When Samuel was sent to anoint a new king for Israel, he was impressed by Jesse’s sons. In particular, Eliab looked like a king. He was handsome, tall, and no doubt carried himself with great confidence. Samuel was certain that Eliab would be God’s choice. But he wasn’t.

In 1 Samuel 16:7, God made it clear to Samuel that he wasn’t looking for outward appearances to impress people, but he was after someone with the right heart. Seven of Jesse’s sons came before Samuel and none of them were chosen. The future king was the youngest, the baby of the boys, and no one in the family thought he would amount to much. It wasn’t just that God saw something that the others didn’t, but God also had a different standard for leadership. He knew that David’s heart condition was far more important than his appearance or skill.

Most Christians are familiar with this verse of scripture. We frequently quote it (although not always in the right context). Yet often in our Christian communities, we have the wrong values in selecting the right leadership. We, like Samuel, look for a leader that fits our expectations of what a leader should look like. The world has given us a definition of what a leader is and how they should present themselves. Seldom does that correspond with having a heart after God.

Finding servant leaders in church isn’t about the right pose or popularity. Our task, as the body, is to discern who God has called; to see beyond the surface of how someone appears. This requires prayer and discernment as individuals and as a community.
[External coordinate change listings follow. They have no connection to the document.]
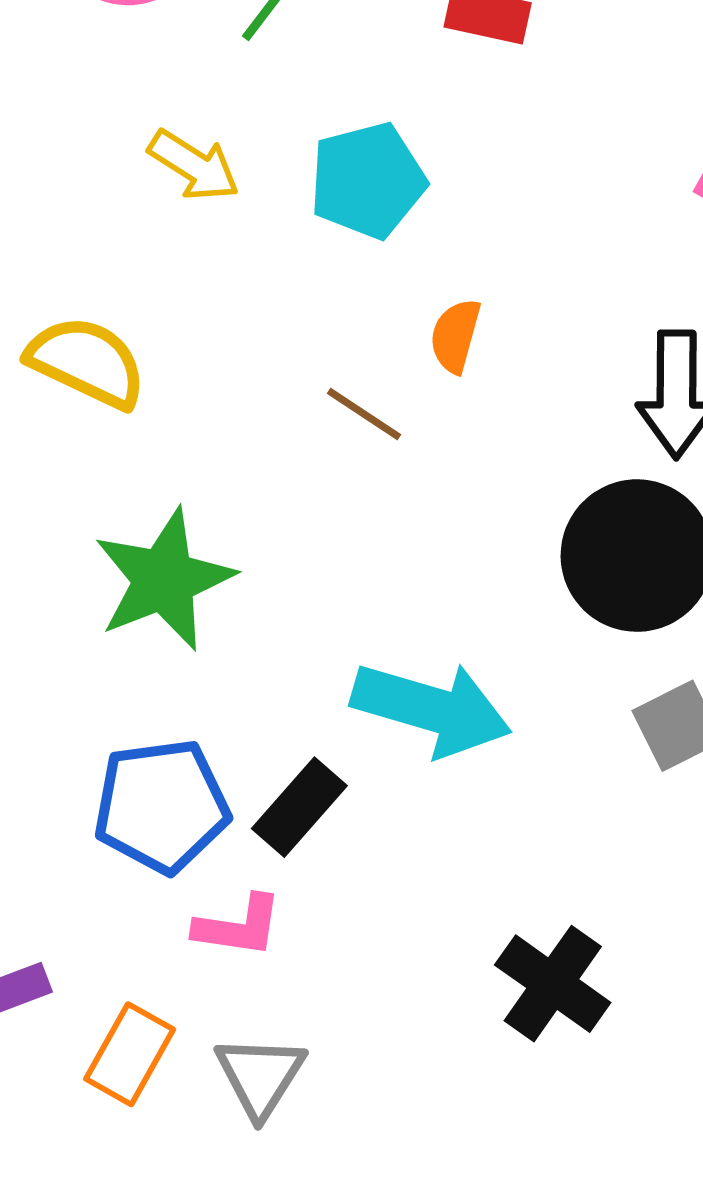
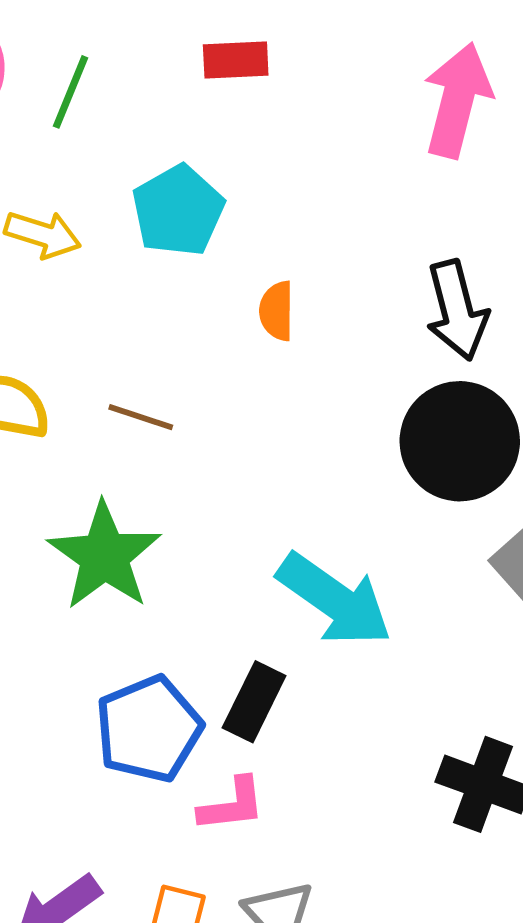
brown line: (364, 414) -> (141, 417), moved
cyan arrow: (431, 709) -> (335, 600), turned 34

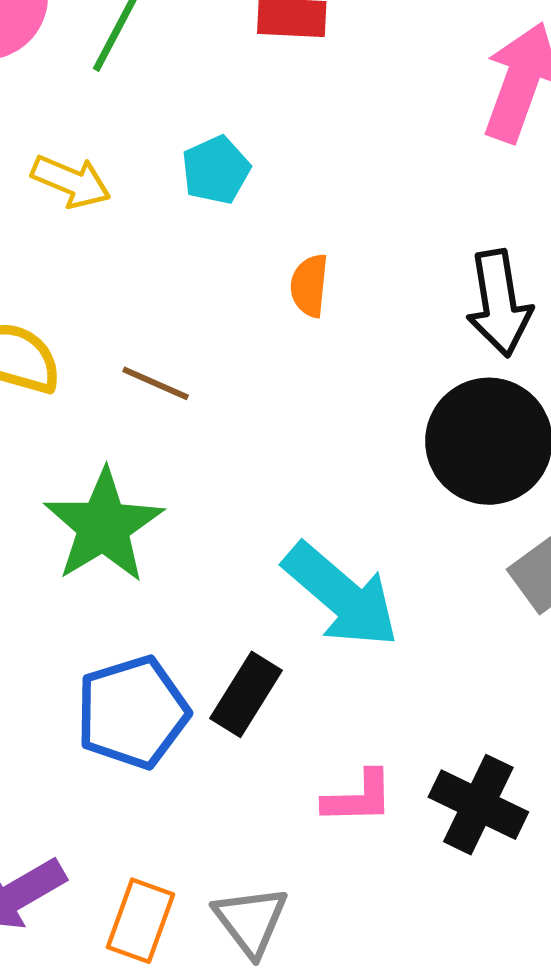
cyan pentagon: (178, 211) -> (216, 170), size x0.7
pink L-shape: (232, 805) -> (358, 797), moved

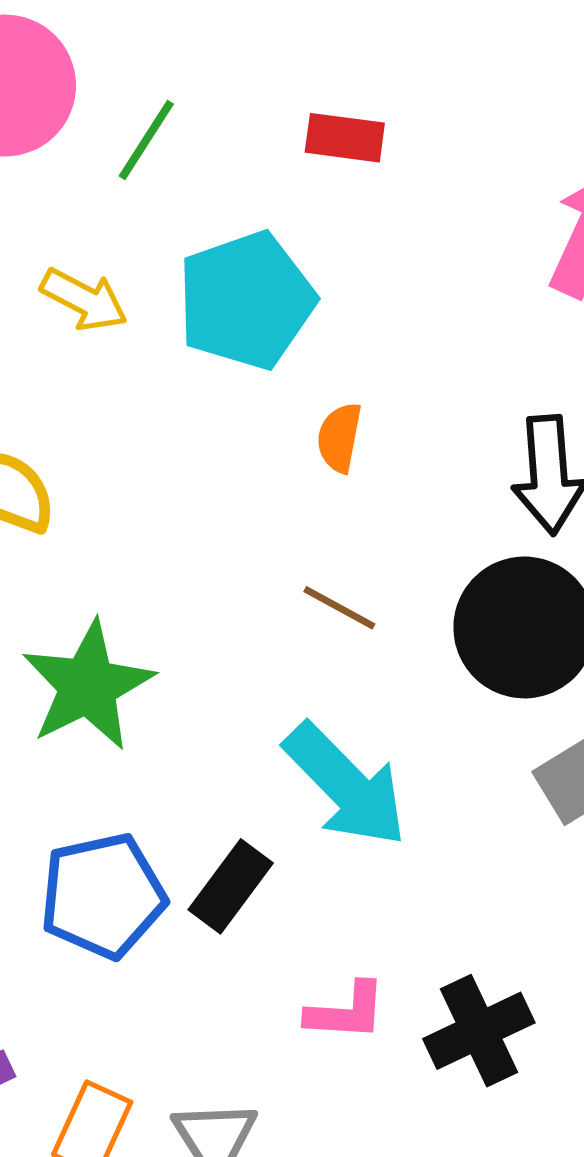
cyan pentagon: (216, 170) -> (246, 300), size x1.8
brown line: (156, 383) -> (339, 608), moved
black cross: (478, 805) -> (479, 1031), turned 34

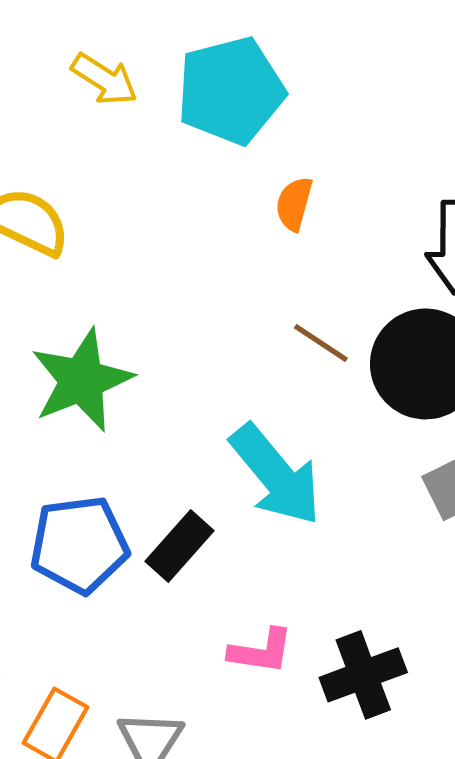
brown line: (339, 608) -> (321, 343), moved

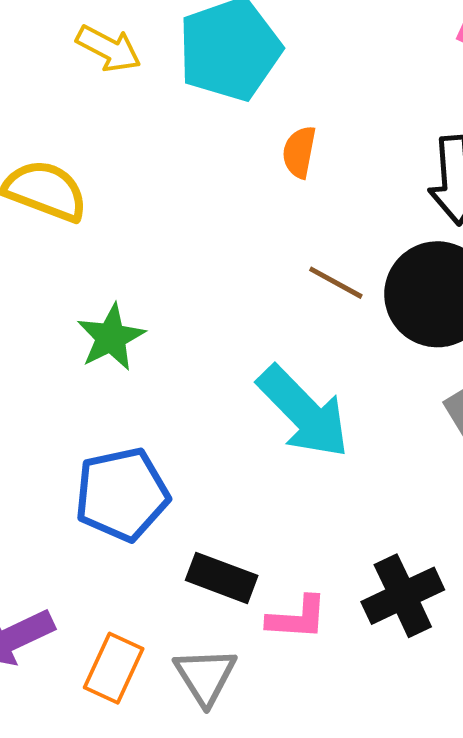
green star: (82, 380) -> (111, 337), size x0.7
black rectangle: (180, 546) -> (222, 578), moved, turned 74
pink L-shape: (261, 651) -> (297, 618), moved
The leaders who have been most influential in my life and ministry haven’t always been well-known or the typical ‘strong’ leader type we expect. They have been men and women who love God and his people. Thankfully, they also have possessed gifts and talents needed to lead in a local church. I’m not saying that skill isn’t important. I’m just asking that we continue to evaluate and elevate the kind of people that God himself chooses.